In the apparel sector, for children’s wear, what friends are wearing is still a very influential component, even if interactions between kids is now exclusively virtual. Many of those kids were interacting with each other anyway before COVID-19 through online forums like TikTok, Thomas says. “Peer pressure will be there, but accessibility will change. There is no longer en masse mall shopping [by teens].” Thomas believes other categories could have already taken up the mantle when it comes to peer pressure, like online games and apps.

According to Thomas, normal triggers are no longer in play in a COVID lockdown economylike spring for new shoes and raincoats. Cyclical triggers like these make people go and update their wardrobes or supplies, much like back to school in the fall. “Now, there are no triggers. People don’t even know what day it is,” Thomas jokes.

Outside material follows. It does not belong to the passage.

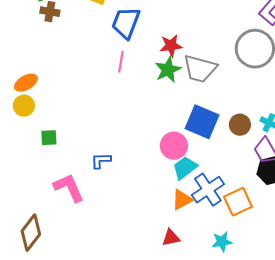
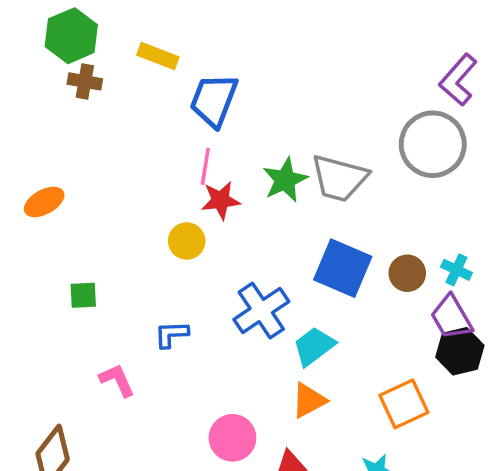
red star: (171, 46) -> (221, 200), moved
yellow circle: (24, 106) -> (187, 241), moved
pink circle: (174, 146) -> (232, 438), moved
pink L-shape: (69, 188) -> (117, 380), size x0.7
blue cross: (208, 190) -> (261, 311), moved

“With a bit of luck, the world will open up, and we may see a surge in things that require trying things on,” she says. However, at least for now, we will see a decrease.

Thomas says in this environment there might be a sales uptick in stuff to keep kids busy. “Anecdotally, I am seeing an increase in Crayola ads in my feeds,” Thomas says. She believes activities that keep children engaged in the home, whether through gaming, toys, streaming services or “crafty activities” will see a rise in demand, and could be a relevant approach to reaching parents across categories.

“My speculation would be that we are going to see increases in the kinds of products you need to keep children occupied, whether free or costed online services, but also with younger kids, markers, glue, construction paper,” Thomas says.